Based on the experimental results of the present study, our proposed model provides new insights into interactions between SNPs. We found that one locus on chromosome 12 (12:54410007) may have a significant impact on boosting the repercussions of the other 4 variants on chromosome 1 (rs10047125, rs6686879, rs11209657, and rs1192280121). Given the scarcity of variant 12:54410007 in the clinical literature, our findings may stimulate new interest in this variant since its interactions with the other four specific SNPs are suspected to be related to the promotion of colorectal cancer risk based on our results. Hence, further investigations into the biomolecular mechanisms and clinical significance of this insertion variant would be warranted to elucidate its potential role in colorectal cancer. Meanwhile, the multiple relationships of 12:54410007 with other variants can be formalized mathematically with the concept of network centrality to understand the role of the “central” variant that is involved in variants that promote colorectal cancer progression. This approach has been sought in several epistasis studies in colorectal cancer [29] and even bipolar disorder [30] and can be adapted in our pipeline if a larger and more complex network of SNPs is created. In addition, the relevance of our obtained SNPs was further shown by the fact that we obtained a higher level of significance in the polygenic risk score model based on these five SNPs than was obtained using the polygenic risk score model based on SNPs with the lowest p-values from the previous GWAS.

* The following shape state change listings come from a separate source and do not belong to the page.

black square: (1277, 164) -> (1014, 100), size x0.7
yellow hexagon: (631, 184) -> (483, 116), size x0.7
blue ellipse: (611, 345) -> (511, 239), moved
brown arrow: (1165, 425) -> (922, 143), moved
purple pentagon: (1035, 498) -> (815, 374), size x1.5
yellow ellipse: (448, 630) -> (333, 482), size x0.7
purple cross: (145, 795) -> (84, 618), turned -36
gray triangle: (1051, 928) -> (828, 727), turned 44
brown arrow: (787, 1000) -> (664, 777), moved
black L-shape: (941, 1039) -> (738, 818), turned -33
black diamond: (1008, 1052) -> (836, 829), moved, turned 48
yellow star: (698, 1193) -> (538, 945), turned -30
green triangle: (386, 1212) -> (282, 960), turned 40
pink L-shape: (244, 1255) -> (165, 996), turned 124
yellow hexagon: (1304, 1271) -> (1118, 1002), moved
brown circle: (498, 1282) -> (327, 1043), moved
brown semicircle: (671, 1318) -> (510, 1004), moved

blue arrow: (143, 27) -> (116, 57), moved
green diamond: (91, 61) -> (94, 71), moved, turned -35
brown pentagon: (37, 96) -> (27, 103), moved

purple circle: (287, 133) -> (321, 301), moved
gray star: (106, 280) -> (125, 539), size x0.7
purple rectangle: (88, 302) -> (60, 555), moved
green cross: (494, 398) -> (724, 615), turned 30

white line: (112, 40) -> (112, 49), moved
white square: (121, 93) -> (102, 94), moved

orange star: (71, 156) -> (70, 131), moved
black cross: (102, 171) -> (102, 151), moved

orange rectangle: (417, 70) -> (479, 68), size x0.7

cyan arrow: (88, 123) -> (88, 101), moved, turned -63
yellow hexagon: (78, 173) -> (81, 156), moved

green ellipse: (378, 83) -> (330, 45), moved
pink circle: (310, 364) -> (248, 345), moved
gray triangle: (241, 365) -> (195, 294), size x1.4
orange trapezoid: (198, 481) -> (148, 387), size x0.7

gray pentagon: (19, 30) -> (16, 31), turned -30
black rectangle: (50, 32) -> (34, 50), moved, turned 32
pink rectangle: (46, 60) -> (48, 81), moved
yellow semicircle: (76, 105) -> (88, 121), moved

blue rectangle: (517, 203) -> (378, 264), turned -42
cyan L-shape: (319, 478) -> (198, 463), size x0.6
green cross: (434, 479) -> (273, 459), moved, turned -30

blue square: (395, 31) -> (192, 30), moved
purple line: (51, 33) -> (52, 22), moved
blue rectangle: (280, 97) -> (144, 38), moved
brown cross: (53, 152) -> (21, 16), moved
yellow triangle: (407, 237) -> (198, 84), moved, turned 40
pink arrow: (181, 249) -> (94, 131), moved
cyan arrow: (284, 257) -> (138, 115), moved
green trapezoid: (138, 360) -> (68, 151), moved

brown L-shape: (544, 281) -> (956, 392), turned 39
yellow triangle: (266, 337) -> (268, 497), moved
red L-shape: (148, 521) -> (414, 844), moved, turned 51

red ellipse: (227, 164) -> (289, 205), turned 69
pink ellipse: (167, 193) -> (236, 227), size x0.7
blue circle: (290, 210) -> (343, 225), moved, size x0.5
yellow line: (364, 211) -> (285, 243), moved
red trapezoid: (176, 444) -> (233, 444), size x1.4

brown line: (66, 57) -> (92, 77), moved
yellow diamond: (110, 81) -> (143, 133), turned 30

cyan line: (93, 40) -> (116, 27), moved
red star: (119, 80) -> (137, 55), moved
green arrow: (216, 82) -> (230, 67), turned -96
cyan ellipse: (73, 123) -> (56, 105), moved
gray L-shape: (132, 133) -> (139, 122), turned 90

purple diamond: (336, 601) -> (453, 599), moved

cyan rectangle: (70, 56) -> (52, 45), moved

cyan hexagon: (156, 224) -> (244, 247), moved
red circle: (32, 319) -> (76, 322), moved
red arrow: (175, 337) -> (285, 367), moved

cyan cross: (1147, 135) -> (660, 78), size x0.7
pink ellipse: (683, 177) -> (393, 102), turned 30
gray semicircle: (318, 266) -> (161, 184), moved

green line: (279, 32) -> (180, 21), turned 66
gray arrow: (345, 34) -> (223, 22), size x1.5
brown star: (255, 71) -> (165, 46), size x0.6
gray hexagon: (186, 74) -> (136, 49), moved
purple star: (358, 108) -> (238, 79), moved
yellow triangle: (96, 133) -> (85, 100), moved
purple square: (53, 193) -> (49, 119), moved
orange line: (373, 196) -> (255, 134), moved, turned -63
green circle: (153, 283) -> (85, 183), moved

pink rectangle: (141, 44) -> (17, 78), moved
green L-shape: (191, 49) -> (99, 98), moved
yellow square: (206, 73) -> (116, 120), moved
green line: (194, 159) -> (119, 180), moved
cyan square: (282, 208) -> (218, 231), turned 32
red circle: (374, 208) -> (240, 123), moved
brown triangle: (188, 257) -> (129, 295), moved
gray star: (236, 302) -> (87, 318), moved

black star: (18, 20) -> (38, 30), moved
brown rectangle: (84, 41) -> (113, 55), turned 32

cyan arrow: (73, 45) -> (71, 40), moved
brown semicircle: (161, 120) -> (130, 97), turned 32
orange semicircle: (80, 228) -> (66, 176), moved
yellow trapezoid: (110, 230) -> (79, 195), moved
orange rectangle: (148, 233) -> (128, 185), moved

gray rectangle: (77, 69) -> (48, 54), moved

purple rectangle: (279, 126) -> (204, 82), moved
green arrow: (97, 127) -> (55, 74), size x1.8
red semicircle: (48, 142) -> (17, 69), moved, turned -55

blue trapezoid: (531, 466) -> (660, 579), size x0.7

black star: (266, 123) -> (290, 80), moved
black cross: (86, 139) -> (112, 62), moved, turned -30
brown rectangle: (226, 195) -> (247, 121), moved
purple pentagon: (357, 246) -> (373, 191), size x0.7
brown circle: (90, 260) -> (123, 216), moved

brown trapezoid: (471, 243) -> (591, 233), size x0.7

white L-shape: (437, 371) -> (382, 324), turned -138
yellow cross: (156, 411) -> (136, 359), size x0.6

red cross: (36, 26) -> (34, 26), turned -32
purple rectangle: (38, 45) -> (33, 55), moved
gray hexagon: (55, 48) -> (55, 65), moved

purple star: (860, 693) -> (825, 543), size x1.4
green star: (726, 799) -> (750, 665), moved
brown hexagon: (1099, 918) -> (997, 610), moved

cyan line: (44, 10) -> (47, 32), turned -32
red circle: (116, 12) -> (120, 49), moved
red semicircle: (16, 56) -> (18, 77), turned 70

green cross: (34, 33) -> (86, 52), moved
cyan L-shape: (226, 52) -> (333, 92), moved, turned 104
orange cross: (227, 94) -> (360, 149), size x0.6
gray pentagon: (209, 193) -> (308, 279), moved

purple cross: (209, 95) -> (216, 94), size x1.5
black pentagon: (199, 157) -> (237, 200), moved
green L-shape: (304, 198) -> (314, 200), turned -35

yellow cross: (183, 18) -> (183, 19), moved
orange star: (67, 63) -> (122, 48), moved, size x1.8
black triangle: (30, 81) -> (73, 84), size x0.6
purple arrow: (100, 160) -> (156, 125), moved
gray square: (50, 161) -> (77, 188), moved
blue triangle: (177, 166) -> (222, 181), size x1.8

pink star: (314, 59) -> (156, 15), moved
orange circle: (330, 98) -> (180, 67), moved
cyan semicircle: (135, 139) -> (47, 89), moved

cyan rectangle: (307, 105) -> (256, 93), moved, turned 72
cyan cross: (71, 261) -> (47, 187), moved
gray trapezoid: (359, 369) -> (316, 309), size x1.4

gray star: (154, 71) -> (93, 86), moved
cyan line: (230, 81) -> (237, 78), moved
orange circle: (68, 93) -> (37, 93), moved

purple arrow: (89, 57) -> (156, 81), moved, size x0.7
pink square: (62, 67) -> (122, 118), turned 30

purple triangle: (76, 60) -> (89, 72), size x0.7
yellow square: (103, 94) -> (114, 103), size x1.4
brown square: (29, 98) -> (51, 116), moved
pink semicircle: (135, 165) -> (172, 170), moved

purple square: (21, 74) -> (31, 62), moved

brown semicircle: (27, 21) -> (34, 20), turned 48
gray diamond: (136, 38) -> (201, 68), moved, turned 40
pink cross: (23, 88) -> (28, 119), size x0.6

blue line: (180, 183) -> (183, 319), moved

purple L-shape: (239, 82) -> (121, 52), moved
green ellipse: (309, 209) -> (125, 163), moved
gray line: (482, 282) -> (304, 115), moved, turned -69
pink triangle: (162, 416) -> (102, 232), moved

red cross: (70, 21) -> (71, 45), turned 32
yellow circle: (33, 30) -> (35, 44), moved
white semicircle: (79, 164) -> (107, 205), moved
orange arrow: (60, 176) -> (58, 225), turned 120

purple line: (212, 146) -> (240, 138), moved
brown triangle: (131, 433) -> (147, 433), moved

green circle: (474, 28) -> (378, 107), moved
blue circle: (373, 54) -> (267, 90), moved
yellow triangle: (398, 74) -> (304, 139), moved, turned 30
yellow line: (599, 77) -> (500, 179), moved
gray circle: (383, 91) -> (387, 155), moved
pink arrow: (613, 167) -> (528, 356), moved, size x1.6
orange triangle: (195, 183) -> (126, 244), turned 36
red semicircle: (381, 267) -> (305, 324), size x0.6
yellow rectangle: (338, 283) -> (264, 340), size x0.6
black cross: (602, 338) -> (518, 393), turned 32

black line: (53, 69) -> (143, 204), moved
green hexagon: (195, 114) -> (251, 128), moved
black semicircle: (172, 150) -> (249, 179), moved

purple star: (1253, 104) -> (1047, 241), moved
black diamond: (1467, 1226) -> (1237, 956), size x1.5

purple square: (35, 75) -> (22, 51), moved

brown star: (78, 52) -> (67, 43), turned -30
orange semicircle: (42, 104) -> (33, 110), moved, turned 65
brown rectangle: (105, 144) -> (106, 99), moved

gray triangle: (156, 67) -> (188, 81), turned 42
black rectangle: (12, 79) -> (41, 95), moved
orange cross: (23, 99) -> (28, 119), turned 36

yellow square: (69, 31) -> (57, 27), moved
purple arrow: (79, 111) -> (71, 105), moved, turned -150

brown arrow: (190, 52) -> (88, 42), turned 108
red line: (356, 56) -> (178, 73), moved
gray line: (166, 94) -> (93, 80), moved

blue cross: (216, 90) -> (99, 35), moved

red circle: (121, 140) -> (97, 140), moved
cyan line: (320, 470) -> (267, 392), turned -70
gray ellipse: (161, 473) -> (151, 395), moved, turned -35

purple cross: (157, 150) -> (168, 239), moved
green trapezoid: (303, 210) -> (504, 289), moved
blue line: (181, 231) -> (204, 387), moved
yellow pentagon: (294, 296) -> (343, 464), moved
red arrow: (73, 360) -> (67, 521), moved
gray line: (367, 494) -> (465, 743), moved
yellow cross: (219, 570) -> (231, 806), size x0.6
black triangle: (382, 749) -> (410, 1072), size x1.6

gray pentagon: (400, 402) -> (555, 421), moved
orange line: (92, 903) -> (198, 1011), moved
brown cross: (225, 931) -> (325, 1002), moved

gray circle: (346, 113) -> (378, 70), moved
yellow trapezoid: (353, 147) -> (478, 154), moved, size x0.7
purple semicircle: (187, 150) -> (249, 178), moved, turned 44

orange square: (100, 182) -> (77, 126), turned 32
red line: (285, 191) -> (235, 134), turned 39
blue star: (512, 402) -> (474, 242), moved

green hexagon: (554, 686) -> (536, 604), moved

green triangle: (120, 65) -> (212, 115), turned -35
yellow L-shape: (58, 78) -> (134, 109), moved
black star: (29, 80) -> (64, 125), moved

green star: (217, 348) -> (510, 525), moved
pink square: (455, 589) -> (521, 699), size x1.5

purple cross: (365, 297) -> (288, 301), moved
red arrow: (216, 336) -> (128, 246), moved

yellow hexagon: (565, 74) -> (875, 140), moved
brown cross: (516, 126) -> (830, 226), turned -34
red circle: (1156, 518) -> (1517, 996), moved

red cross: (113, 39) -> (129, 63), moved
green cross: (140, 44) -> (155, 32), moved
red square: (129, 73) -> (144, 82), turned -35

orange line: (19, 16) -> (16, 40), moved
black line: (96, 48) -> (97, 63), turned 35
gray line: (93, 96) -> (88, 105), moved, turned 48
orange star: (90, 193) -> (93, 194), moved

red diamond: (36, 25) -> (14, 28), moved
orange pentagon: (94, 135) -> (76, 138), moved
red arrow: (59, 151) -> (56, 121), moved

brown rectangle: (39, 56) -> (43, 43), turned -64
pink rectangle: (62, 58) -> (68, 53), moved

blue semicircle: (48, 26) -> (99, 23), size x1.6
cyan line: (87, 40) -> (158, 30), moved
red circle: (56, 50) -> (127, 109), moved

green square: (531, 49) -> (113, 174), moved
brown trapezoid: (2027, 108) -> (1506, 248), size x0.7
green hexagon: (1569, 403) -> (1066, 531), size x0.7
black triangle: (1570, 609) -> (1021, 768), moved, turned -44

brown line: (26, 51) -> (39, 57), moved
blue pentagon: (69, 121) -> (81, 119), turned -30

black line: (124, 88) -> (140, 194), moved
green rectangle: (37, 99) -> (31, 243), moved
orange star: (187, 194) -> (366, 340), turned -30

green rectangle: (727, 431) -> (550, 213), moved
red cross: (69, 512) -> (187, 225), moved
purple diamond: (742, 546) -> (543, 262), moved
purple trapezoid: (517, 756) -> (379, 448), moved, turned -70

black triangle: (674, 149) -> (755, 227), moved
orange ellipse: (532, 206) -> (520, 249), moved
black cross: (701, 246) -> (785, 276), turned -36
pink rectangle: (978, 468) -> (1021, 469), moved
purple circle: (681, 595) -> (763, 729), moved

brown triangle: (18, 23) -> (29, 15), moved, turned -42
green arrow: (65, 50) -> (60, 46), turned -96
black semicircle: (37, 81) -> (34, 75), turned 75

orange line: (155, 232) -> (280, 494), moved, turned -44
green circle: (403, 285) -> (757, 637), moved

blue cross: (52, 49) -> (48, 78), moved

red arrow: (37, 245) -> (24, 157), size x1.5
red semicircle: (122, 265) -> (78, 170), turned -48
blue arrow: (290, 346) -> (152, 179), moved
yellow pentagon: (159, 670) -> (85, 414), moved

Our results demonstrate the capability of our proposed network analysis-based pipeline to provide complementary post-GWAS analysis to obtain a measure of how SNP-SNP interactions contribute to the risk of colorectal cancer progression. However, we need to corroborate the interactions between the variants identified in our study in different populations to avoid sampling bias. Therefore, we aim to validate our method using significant markers of colorectal cancer taken from large-scale GWAS datasets from public databases (e.g., GWAS Catalog, GWAS Central) or the dataset from the Genetics and Epidemiology of Colorectal Cancer Consortium to determine whether we can replicate the above set of SNPs identified in our results, especially variant 12:54410007, in well-established populations for GWAS of colorectal cancer, including European and East Asian populations. Our method provides a promising approach since variants not found to have significant associations with certain traits in another study or another population may emerge as significant markers in a separate study/population when they are paired with other variants based on statistical significance to build a unique network of SNPs. In addition, we also emphasize the versatility of our proposed network analysis pipeline for GWAS of various targeted traits and diseases, since the input for our approach only requires significant variants identified in GWAS. Hence, we expect to expand our proposed methodology to be used on GWAS-identified variants of different cancers/diseases in future research.